Provided information:
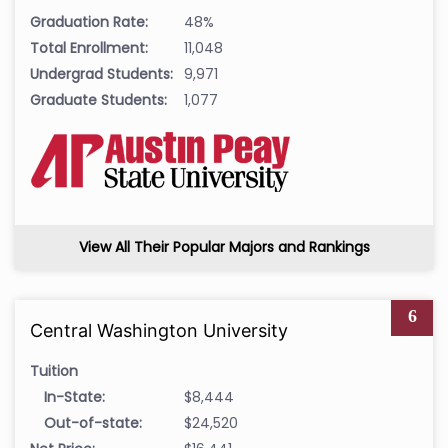
Graduation Rate:
48%
Total Enrollment:
11,048
Undergrad Students:
9,971
Graduate Students:
1,077
View All Their Popular Majors and Rankings
6
Central Washington University
Tuition
In-State:
$8,444
Out-of-state:
$24,520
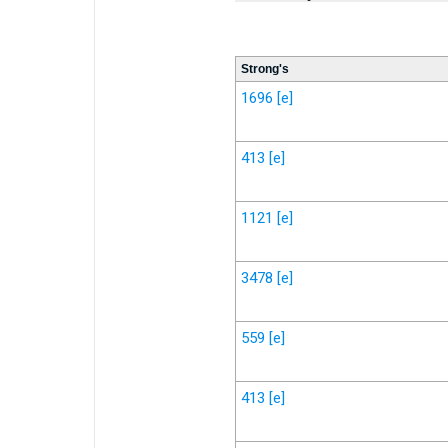
Strong's
1696
[e]
413
[e]
1121
[e]
3478
[e]
559
[e]
413
[e]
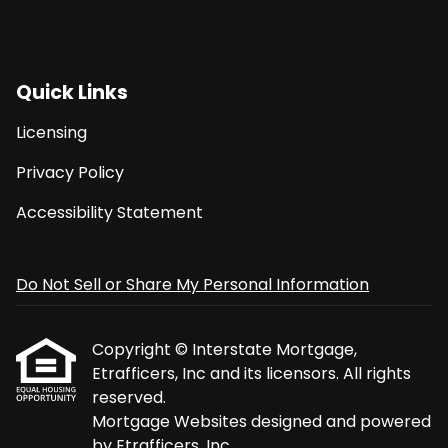
Quick Links
Licensing
Privacy Policy
Accessibility Statement
Do Not Sell or Share My Personal Information
Copyright © Interstate Mortgage,
Etrafficers, Inc and its licensors. All rights
reserved.
Mortgage Websites
designed and powered
by Etrafficers, Inc.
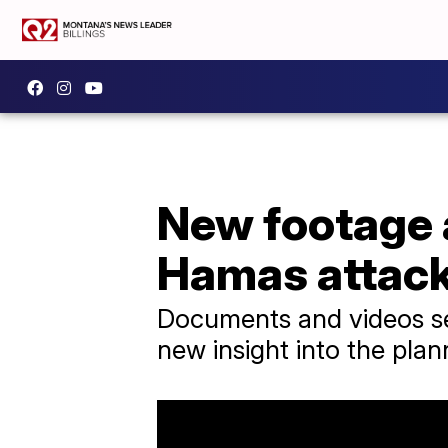
New footage 
Hamas attac
Documents and videos sei
new insight into the plan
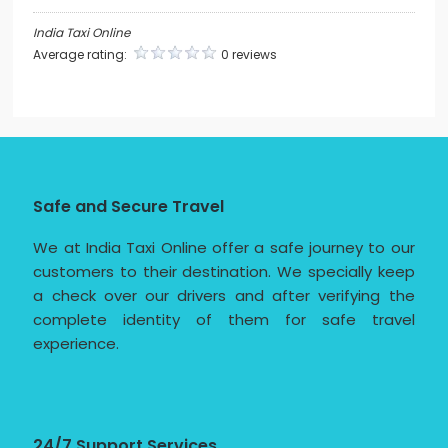
India Taxi Online
Average rating:
0 reviews
Safe and Secure Travel
We at India Taxi Online offer a safe journey to our
customers to their destination. We specially keep
a check over our drivers and after verifying the
complete identity of them for safe travel
experience.
24/7 Support Services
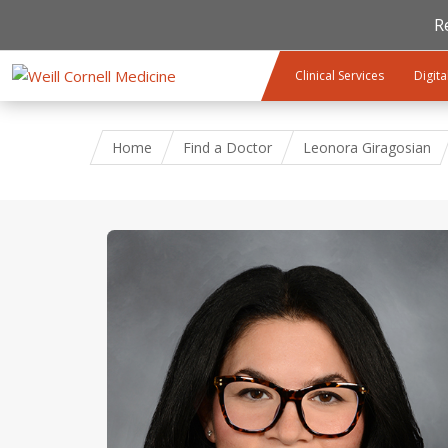
R
Skip to main content
Clinical Services
Digita
Home
Find a Doctor
Leonora Giragosian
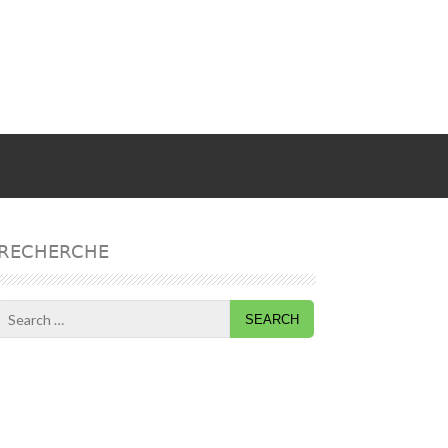
RECHERCHE
Search
for:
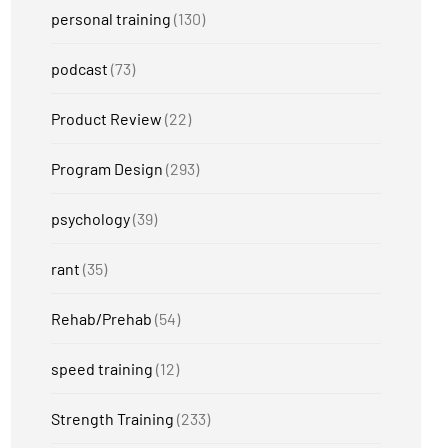
personal training
(130)
podcast
(73)
Product Review
(22)
Program Design
(293)
psychology
(39)
rant
(35)
Rehab/Prehab
(54)
speed training
(12)
Strength Training
(233)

Task: Set down every entry word for word, but omit the pictures.

Written response:
Graduation Rate:
48%
Total Enrollment:
11,048
Undergrad Students:
9,971
Graduate Students:
1,077
View All Their Popular Majors and Rankings
6
Central Washington University
Tuition
In-State:
$8,444
Out-of-state:
$24,520
Strong's
1696
[e]
413
[e]
1121
[e]
3478
[e]
559
[e]
413
[e]
Quick Links
Licensing
Privacy Policy
Accessibility Statement
Do Not Sell or Share My Personal Information
Copyright © Interstate Mortgage,
Etrafficers, Inc and its licensors. All rights
reserved.
Mortgage Websites
designed and powered
by Etrafficers, Inc.
New footage 
Hamas attac
Documents and videos sei
new insight into the plan
India Taxi Online
Average rating:
0 reviews
Safe and Secure Travel
We at India Taxi Online offer a safe journey to our
customers to their destination. We specially keep
a check over our drivers and after verifying the
complete identity of them for safe travel
experience.
24/7 Support Services
R
Skip to main content
Clinical Services
Digita
Home
Find a Doctor
Leonora Giragosian
RECHERCHE
Search
for:
personal training
(130)
podcast
(73)
Product Review
(22)
Program Design
(293)
psychology
(39)
rant
(35)
Rehab/Prehab
(54)
speed training
(12)
Strength Training
(233)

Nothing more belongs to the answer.